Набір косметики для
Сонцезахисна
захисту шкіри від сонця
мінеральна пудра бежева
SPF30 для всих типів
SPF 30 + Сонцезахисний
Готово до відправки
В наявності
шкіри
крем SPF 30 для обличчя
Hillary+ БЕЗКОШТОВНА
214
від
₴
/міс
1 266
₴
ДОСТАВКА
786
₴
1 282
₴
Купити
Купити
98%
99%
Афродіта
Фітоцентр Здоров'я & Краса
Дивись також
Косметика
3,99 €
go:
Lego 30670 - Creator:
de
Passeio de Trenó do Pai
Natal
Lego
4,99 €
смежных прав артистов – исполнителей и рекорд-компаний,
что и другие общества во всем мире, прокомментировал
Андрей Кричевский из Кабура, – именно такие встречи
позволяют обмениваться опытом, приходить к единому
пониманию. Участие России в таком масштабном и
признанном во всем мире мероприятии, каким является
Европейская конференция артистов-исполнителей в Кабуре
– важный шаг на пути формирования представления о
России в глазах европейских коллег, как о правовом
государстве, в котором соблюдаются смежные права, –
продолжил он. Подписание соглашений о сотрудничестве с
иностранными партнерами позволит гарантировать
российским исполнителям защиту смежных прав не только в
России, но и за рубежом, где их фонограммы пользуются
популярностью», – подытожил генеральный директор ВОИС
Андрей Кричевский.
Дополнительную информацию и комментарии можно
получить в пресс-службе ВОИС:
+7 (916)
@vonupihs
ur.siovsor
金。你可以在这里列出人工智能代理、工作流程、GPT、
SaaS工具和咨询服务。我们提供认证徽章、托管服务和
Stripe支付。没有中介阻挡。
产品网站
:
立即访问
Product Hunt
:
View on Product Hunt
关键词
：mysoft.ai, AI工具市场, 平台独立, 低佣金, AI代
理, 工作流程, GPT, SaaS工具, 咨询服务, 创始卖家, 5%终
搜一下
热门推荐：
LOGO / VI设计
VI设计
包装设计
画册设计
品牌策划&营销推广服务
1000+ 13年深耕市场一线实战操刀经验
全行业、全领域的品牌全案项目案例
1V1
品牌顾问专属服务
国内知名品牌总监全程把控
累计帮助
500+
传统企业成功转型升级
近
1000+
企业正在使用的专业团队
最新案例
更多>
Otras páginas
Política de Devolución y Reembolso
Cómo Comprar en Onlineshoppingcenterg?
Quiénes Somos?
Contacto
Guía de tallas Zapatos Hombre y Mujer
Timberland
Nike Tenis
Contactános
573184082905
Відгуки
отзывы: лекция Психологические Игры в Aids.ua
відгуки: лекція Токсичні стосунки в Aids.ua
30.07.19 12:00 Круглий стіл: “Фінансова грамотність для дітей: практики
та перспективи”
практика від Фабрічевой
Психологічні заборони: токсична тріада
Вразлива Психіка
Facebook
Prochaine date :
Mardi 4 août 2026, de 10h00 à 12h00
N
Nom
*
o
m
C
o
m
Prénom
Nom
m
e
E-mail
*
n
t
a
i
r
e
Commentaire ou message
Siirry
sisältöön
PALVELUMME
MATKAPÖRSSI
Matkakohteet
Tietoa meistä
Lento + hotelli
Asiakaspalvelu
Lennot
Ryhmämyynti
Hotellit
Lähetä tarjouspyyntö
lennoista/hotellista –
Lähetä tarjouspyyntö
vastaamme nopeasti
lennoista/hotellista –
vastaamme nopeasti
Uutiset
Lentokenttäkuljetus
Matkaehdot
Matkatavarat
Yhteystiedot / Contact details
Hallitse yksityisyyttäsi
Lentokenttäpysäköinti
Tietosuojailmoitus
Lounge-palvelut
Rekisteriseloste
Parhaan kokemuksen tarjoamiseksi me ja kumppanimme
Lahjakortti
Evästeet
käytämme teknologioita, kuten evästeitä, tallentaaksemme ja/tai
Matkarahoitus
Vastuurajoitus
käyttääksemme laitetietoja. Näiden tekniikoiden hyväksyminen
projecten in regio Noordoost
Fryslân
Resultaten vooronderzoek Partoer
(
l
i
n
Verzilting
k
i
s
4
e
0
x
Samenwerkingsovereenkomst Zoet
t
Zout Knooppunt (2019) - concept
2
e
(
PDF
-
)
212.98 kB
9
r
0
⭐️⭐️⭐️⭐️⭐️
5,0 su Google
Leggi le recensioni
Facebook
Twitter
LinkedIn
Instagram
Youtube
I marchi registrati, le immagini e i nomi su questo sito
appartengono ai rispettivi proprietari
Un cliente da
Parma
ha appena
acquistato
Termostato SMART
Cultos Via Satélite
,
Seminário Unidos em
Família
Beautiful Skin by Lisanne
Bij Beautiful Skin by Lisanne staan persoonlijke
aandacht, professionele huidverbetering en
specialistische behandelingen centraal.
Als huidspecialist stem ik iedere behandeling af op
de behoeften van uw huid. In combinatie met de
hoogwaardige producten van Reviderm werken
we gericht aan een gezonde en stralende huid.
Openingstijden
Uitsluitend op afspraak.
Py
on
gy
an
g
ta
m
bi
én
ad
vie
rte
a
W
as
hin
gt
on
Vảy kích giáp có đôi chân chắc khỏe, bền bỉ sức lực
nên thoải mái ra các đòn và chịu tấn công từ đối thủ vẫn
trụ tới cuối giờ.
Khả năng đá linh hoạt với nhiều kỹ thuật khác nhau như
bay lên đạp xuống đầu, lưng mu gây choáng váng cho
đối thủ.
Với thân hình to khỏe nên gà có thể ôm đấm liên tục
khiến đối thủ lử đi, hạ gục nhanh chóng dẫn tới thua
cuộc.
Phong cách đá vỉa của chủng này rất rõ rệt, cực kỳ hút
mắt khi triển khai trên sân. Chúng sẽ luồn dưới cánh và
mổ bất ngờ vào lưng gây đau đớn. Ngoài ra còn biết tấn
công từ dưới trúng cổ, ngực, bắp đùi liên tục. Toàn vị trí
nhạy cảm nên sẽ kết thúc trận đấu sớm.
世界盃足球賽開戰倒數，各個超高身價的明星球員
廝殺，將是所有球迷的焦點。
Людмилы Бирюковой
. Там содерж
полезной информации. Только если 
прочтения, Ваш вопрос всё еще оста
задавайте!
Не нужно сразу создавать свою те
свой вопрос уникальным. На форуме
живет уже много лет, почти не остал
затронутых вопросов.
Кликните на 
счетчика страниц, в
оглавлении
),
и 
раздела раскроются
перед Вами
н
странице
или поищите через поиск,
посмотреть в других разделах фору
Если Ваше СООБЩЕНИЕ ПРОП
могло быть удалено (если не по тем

#### TASK DETAILS
For each line in the listing, return it exactly as shown.

#### ANSWER BOX
Набір косметики для
Сонцезахисна
захисту шкіри від сонця
мінеральна пудра бежева
SPF30 для всих типів
SPF 30 + Сонцезахисний
Готово до відправки
В наявності
шкіри
крем SPF 30 для обличчя
Hillary+ БЕЗКОШТОВНА
214
від
₴
/міс
1 266
₴
ДОСТАВКА
786
₴
1 282
₴
Купити
Купити
98%
99%
Афродіта
Фітоцентр Здоров'я & Краса
Дивись також
Косметика
3,99 €
go:
Lego 30670 - Creator:
de
Passeio de Trenó do Pai
Natal
Lego
4,99 €
смежных прав артистов – исполнителей и рекорд-компаний,
что и другие общества во всем мире, прокомментировал
Андрей Кричевский из Кабура, – именно такие встречи
позволяют обмениваться опытом, приходить к единому
пониманию. Участие России в таком масштабном и
признанном во всем мире мероприятии, каким является
Европейская конференция артистов-исполнителей в Кабуре
– важный шаг на пути формирования представления о
России в глазах европейских коллег, как о правовом
государстве, в котором соблюдаются смежные права, –
продолжил он. Подписание соглашений о сотрудничестве с
иностранными партнерами позволит гарантировать
российским исполнителям защиту смежных прав не только в
России, но и за рубежом, где их фонограммы пользуются
популярностью», – подытожил генеральный директор ВОИС
Андрей Кричевский.
Дополнительную информацию и комментарии можно
получить в пресс-службе ВОИС:
+7 (916)
@vonupihs
ur.siovsor
金。你可以在这里列出人工智能代理、工作流程、GPT、
SaaS工具和咨询服务。我们提供认证徽章、托管服务和
Stripe支付。没有中介阻挡。
产品网站
:
立即访问
Product Hunt
:
View on Product Hunt
关键词
：mysoft.ai, AI工具市场, 平台独立, 低佣金, AI代
理, 工作流程, GPT, SaaS工具, 咨询服务, 创始卖家, 5%终
搜一下
热门推荐：
LOGO / VI设计
VI设计
包装设计
画册设计
品牌策划&营销推广服务
1000+ 13年深耕市场一线实战操刀经验
全行业、全领域的品牌全案项目案例
1V1
品牌顾问专属服务
国内知名品牌总监全程把控
累计帮助
500+
传统企业成功转型升级
近
1000+
企业正在使用的专业团队
最新案例
更多>
Otras páginas
Política de Devolución y Reembolso
Cómo Comprar en Onlineshoppingcenterg?
Quiénes Somos?
Contacto
Guía de tallas Zapatos Hombre y Mujer
Timberland
Nike Tenis
Contactános
573184082905
Відгуки
отзывы: лекция Психологические Игры в Aids.ua
відгуки: лекція Токсичні стосунки в Aids.ua
30.07.19 12:00 Круглий стіл: “Фінансова грамотність для дітей: практики
та перспективи”
практика від Фабрічевой
Психологічні заборони: токсична тріада
Вразлива Психіка
Facebook
Prochaine date :
Mardi 4 août 2026, de 10h00 à 12h00
N
Nom
*
o
m
C
o
m
Prénom
Nom
m
e
E-mail
*
n
t
a
i
r
e
Commentaire ou message
Siirry
sisältöön
PALVELUMME
MATKAPÖRSSI
Matkakohteet
Tietoa meistä
Lento + hotelli
Asiakaspalvelu
Lennot
Ryhmämyynti
Hotellit
Lähetä tarjouspyyntö
lennoista/hotellista –
Lähetä tarjouspyyntö
vastaamme nopeasti
lennoista/hotellista –
vastaamme nopeasti
Uutiset
Lentokenttäkuljetus
Matkaehdot
Matkatavarat
Yhteystiedot / Contact details
Hallitse yksityisyyttäsi
Lentokenttäpysäköinti
Tietosuojailmoitus
Lounge-palvelut
Rekisteriseloste
Parhaan kokemuksen tarjoamiseksi me ja kumppanimme
Lahjakortti
Evästeet
käytämme teknologioita, kuten evästeitä, tallentaaksemme ja/tai
Matkarahoitus
Vastuurajoitus
käyttääksemme laitetietoja. Näiden tekniikoiden hyväksyminen
projecten in regio Noordoost
Fryslân
Resultaten vooronderzoek Partoer
(
l
i
n
Verzilting
k
i
s
4
e
0
x
Samenwerkingsovereenkomst Zoet
t
Zout Knooppunt (2019) - concept
2
e
(
PDF
-
)
212.98 kB
9
r
0
⭐️⭐️⭐️⭐️⭐️
5,0 su Google
Leggi le recensioni
Facebook
Twitter
LinkedIn
Instagram
Youtube
I marchi registrati, le immagini e i nomi su questo sito
appartengono ai rispettivi proprietari
Un cliente da
Parma
ha appena
acquistato
Termostato SMART
Cultos Via Satélite
,
Seminário Unidos em
Família
Beautiful Skin by Lisanne
Bij Beautiful Skin by Lisanne staan persoonlijke
aandacht, professionele huidverbetering en
specialistische behandelingen centraal.
Als huidspecialist stem ik iedere behandeling af op
de behoeften van uw huid. In combinatie met de
hoogwaardige producten van Reviderm werken
we gericht aan een gezonde en stralende huid.
Openingstijden
Uitsluitend op afspraak.
Py
on
gy
an
g
ta
m
bi
én
ad
vie
rte
a
W
as
hin
gt
on
Vảy kích giáp có đôi chân chắc khỏe, bền bỉ sức lực
nên thoải mái ra các đòn và chịu tấn công từ đối thủ vẫn
trụ tới cuối giờ.
Khả năng đá linh hoạt với nhiều kỹ thuật khác nhau như
bay lên đạp xuống đầu, lưng mu gây choáng váng cho
đối thủ.
Với thân hình to khỏe nên gà có thể ôm đấm liên tục
khiến đối thủ lử đi, hạ gục nhanh chóng dẫn tới thua
cuộc.
Phong cách đá vỉa của chủng này rất rõ rệt, cực kỳ hút
mắt khi triển khai trên sân. Chúng sẽ luồn dưới cánh và
mổ bất ngờ vào lưng gây đau đớn. Ngoài ra còn biết tấn
công từ dưới trúng cổ, ngực, bắp đùi liên tục. Toàn vị trí
nhạy cảm nên sẽ kết thúc trận đấu sớm.
世界盃足球賽開戰倒數，各個超高身價的明星球員
廝殺，將是所有球迷的焦點。
Людмилы Бирюковой
. Там содерж
полезной информации. Только если 
прочтения, Ваш вопрос всё еще оста
задавайте!
Не нужно сразу создавать свою те
свой вопрос уникальным. На форуме
живет уже много лет, почти не остал
затронутых вопросов.
Кликните на 
счетчика страниц, в
оглавлении
),
и 
раздела раскроются
перед Вами
н
странице
или поищите через поиск,
посмотреть в других разделах фору
Если Ваше СООБЩЕНИЕ ПРОП
могло быть удалено (если не по тем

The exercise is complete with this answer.